Nothing should appear in the answer except the line containing "Stone, Composite Wood, Stucco, Masonite, W" and the lines following it through the end of the listing, each given exactly.

[Listed records Boundary: Start]

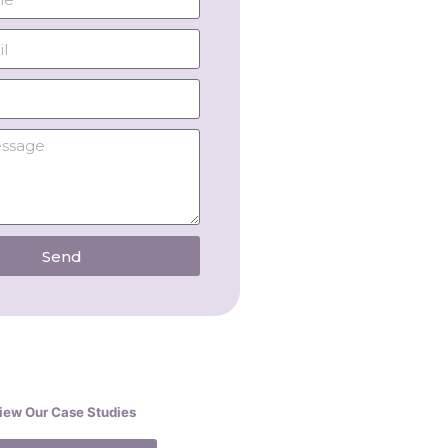
Send
iew Our Case Studies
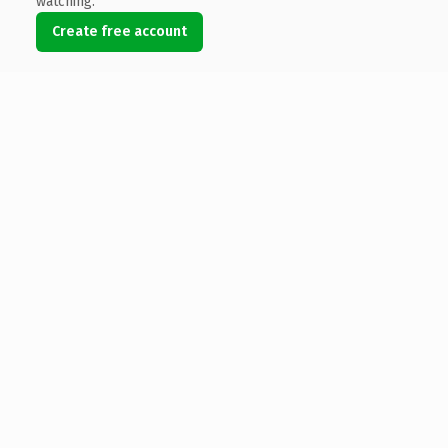
watching.
Create free account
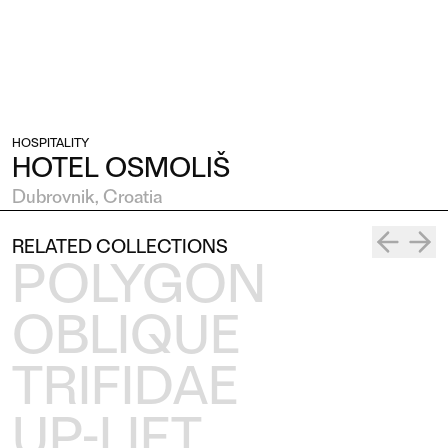
HOSPITALITY
HOTEL OSMOLIŠ
Dubrovnik, Croatia
RELATED COLLECTIONS
POLYGON
OBLIQUE
TRIFIDAE
UP-LIFT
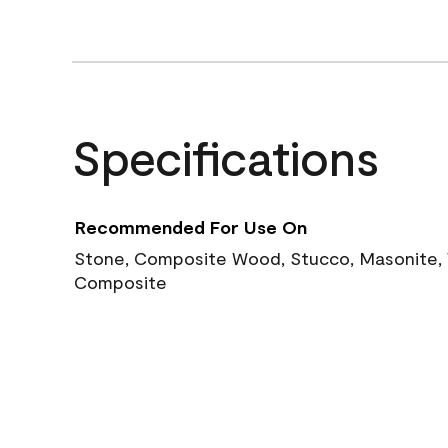
Specifications
Recommended For Use On
Stone, Composite Wood, Stucco, Masonite, W
Composite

[Listed records Boundary: End]

Output below
Stone, Composite Wood, Stucco, Masonite, W
Composite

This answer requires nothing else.